With the rise of cellular therapies and individualized medicine, cold chain study management has become a common issue in the clinical trial setting. Let’s take a look at some of the issues surrounding trial material at -70C and colder. Ultra-low and cryogenic products are not new areas and there are already many great standards out there for you to use. If your material does not have unique requirements, then there’s no need to reinvent the wheel.
Product stability studies need to account for allowable processing temperatures and possible temperature excursions during all aspects of the clinical supply chain. With low temperature products come the very real chance of temperature excursions. It is recommended that a temperature excursion map be developed that sets the pre-determined limits for temperature excursion events that include both allowed time and temperature limits. Long investigations after a temperature excursion in the midst of a clinical study are typically not possible.
Decisions on acceptability need to be made within a few days, and sometimes within a few hours. Back-up supply should be considered to replace investigational product when temperature excursions of your product stability data cannot support the excursion, or you have not done the studies yet to cover the excursion range. When temperature excursions do occur, be sure to keep a record of these excursions and decisions on product use. Also, accumulated processing times and allowed temperature excursion times may need to be tracked for a given batch.
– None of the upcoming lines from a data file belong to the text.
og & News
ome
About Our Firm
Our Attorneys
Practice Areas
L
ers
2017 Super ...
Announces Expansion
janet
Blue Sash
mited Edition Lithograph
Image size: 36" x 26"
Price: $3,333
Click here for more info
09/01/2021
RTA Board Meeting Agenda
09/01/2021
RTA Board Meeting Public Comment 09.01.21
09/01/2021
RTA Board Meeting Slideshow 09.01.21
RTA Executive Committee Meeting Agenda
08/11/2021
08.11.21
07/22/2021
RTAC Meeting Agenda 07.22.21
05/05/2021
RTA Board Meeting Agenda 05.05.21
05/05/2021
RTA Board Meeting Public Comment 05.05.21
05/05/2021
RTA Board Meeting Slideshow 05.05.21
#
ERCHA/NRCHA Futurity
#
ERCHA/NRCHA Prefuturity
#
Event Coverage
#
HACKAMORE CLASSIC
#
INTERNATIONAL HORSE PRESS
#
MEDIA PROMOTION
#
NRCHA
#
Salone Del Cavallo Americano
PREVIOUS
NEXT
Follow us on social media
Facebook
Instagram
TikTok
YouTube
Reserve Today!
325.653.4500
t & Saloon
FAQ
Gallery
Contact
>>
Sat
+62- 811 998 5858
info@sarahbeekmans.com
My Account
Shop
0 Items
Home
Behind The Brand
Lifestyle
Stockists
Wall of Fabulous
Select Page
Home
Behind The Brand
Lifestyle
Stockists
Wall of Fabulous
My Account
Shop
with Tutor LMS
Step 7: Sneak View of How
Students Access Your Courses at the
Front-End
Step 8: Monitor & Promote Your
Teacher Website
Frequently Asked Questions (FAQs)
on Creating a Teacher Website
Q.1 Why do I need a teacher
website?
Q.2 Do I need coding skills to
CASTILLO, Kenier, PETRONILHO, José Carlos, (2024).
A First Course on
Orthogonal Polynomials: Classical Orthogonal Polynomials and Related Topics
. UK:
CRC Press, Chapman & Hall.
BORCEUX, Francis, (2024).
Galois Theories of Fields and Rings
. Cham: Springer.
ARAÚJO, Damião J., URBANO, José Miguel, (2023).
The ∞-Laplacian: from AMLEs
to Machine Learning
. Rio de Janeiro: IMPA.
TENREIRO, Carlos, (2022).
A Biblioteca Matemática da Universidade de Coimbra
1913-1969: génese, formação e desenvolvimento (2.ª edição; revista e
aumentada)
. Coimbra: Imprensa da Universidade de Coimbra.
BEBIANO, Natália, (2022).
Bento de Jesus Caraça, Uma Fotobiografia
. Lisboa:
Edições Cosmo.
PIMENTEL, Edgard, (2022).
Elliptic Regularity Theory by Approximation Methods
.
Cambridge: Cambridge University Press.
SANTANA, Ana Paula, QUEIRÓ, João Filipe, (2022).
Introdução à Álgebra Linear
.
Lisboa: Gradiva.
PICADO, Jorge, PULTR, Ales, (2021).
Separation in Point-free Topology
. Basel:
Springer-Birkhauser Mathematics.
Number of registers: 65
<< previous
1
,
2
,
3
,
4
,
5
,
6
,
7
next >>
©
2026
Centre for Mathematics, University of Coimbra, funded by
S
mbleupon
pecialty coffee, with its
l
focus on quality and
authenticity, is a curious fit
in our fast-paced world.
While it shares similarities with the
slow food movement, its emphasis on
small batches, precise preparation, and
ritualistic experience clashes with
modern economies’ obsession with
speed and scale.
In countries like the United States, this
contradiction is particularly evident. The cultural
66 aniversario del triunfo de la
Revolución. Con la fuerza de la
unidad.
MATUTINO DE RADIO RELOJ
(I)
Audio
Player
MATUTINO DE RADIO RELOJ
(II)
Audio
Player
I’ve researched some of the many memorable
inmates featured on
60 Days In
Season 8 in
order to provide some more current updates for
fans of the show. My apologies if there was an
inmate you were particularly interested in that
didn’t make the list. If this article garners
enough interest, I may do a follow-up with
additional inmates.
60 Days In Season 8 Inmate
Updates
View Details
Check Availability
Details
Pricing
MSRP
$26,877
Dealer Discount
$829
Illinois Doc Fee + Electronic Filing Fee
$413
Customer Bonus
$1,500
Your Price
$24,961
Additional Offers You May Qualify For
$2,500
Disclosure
Choosing to label prior to initial freeze will greatly reduce the exposure to the product and expense of operation. Labeling post freeze is not something that can be undertaken lightly. On this note, be aware of all regulatory requirements for labels in the countries your study will be conducted, or in countries you might consider adding later during a study.
Ensuring your labeling will stand-up over your storage and use time is also something that needs to be evaluated. Check with your label provider that printed labels are appropriate for these conditions.
When it’s time to package, it’s all about exposure. If your study requires secondary packaging, reducing exposure becomes an even larger concern. Stability information on acceptable processing temperatures and times is a must. All packing processes will be based on product stability. There are many options for limiting exposure during secondary packaging, from simple processes to large scale equipment. Your packing company should be recommending options based on your product’s needs.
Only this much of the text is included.